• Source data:
▼

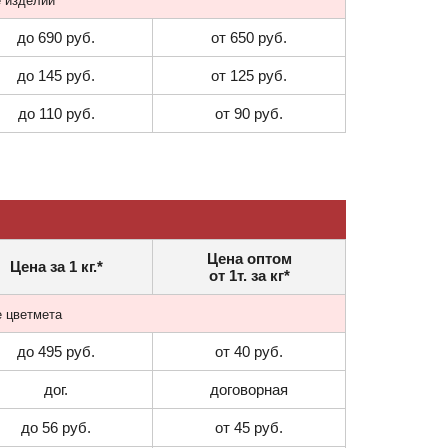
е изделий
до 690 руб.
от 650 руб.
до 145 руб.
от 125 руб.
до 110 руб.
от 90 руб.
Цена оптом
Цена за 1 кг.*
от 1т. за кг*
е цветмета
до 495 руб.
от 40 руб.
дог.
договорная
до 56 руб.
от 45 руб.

▲

• Problem description: For each record above, write out every line exactly and skip the pictures.

• Exercise solution:
е изделий
до 690 руб.
от 650 руб.
до 145 руб.
от 125 руб.
до 110 руб.
от 90 руб.
Цена оптом
Цена за 1 кг.*
от 1т. за кг*
е цветмета
до 495 руб.
от 40 руб.
дог.
договорная
до 56 руб.
от 45 руб.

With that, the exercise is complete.